What lines of the data hold the string "Legislative"? Pull each one out.
::::
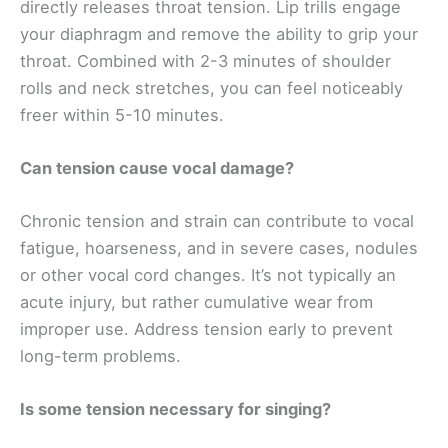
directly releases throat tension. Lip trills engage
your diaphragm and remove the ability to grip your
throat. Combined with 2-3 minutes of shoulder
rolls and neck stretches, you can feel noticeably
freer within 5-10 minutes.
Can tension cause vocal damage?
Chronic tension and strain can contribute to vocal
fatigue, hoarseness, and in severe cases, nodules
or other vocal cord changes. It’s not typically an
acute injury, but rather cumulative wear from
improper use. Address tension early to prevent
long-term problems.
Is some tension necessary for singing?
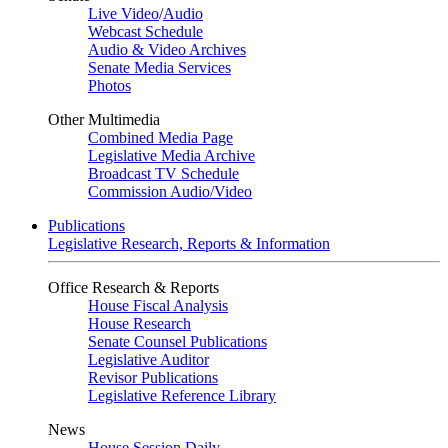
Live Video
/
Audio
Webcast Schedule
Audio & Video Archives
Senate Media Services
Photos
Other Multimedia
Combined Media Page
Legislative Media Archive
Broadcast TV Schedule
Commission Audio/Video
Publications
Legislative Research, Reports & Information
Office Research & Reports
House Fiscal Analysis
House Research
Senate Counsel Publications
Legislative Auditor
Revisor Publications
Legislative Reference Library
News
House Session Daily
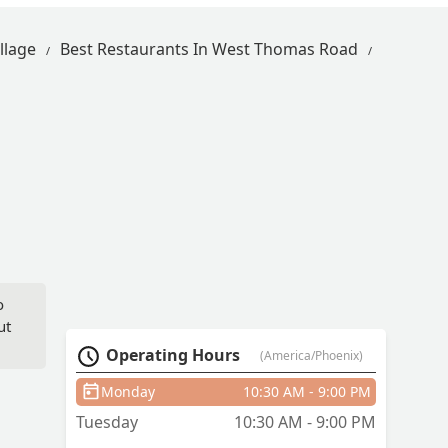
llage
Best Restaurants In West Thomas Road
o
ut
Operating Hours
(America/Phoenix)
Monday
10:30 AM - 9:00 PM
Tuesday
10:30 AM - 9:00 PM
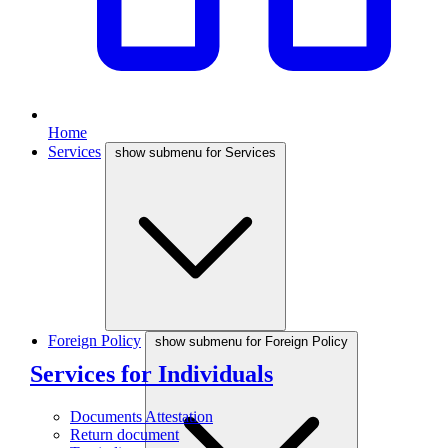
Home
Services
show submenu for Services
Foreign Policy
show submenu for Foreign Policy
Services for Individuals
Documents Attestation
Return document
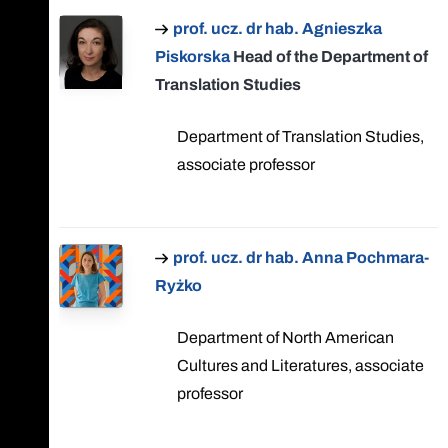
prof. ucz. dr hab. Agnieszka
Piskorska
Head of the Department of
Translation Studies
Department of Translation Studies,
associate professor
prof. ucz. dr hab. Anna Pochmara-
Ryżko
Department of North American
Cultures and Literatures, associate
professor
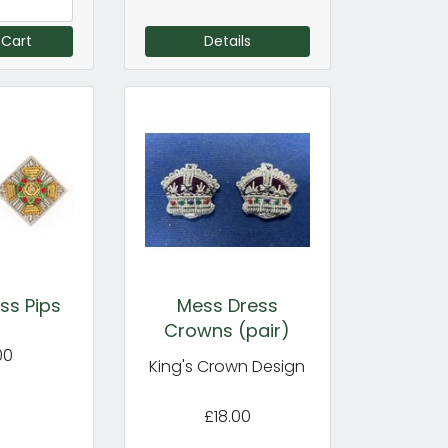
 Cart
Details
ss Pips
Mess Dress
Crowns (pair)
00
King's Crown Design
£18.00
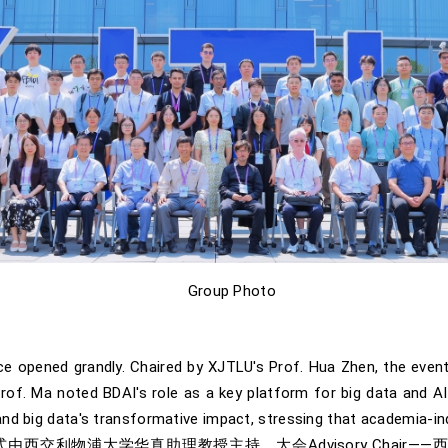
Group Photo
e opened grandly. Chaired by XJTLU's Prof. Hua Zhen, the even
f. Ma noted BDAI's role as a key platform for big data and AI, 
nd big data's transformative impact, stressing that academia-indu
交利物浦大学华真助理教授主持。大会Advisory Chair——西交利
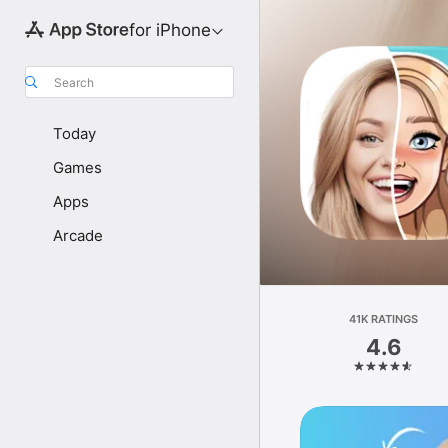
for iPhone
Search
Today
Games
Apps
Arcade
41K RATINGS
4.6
::::
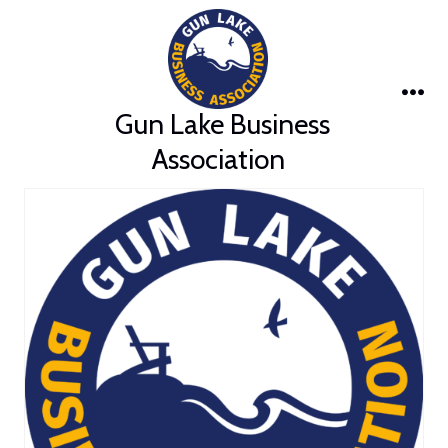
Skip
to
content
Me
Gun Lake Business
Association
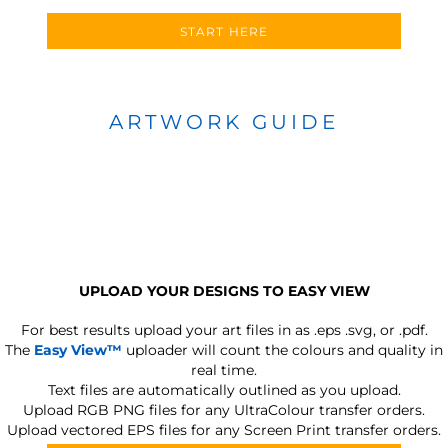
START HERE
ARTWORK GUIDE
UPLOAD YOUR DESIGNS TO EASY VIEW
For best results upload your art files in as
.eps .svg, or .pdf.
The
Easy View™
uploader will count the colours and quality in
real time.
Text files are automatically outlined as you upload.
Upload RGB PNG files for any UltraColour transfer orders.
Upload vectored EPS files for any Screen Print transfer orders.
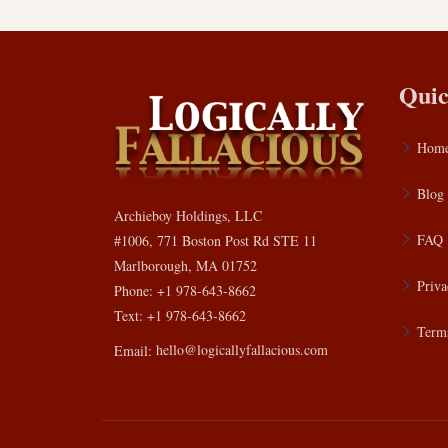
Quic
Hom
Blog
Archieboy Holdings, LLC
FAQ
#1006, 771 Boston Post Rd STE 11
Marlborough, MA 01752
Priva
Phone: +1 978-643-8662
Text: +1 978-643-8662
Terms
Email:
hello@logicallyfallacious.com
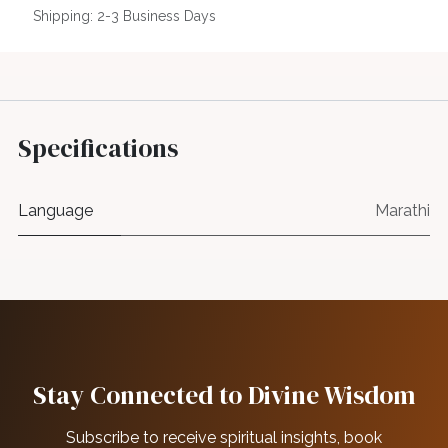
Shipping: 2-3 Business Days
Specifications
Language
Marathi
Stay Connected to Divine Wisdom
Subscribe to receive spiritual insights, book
::::
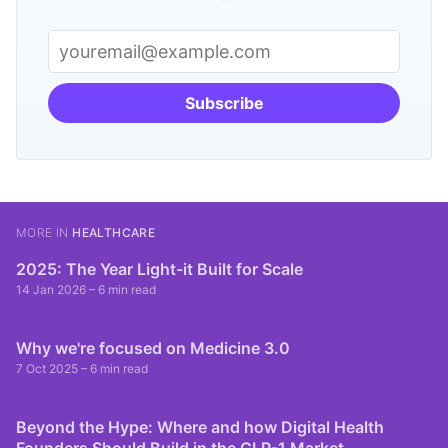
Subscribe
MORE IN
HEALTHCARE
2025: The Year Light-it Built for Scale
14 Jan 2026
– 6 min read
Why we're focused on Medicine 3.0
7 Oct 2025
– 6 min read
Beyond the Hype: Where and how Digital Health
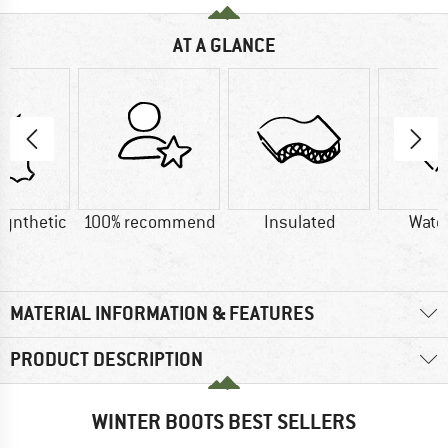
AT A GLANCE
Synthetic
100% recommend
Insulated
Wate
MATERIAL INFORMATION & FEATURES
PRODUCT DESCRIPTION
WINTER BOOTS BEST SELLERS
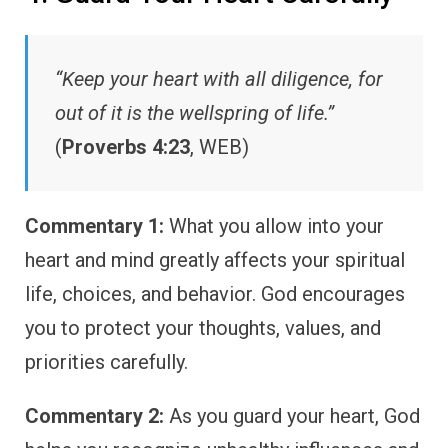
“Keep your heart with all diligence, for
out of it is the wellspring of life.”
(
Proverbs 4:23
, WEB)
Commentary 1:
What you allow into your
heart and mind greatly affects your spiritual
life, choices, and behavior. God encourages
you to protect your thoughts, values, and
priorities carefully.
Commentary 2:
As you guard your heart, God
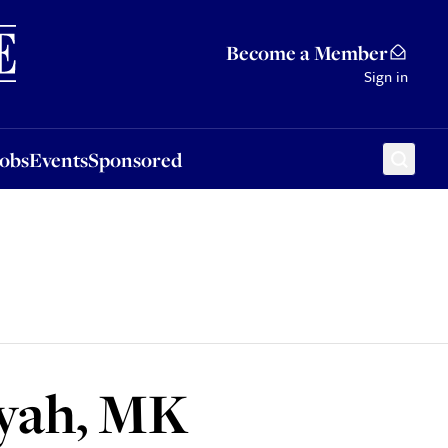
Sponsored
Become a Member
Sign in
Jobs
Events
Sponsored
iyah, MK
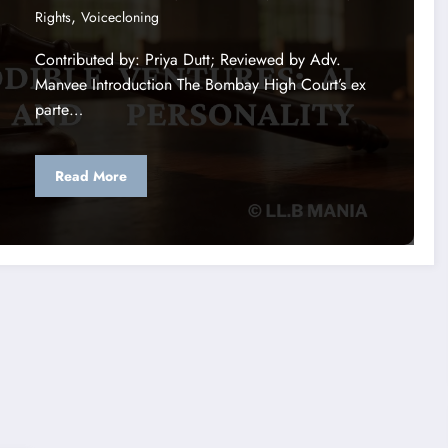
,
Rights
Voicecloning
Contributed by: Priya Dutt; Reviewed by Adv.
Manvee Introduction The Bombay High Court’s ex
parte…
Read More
::::
▶ Exercise response
Legislative Media Archive
Legislative Research, Reports & Information
Legislative Auditor
Legislative Reference Library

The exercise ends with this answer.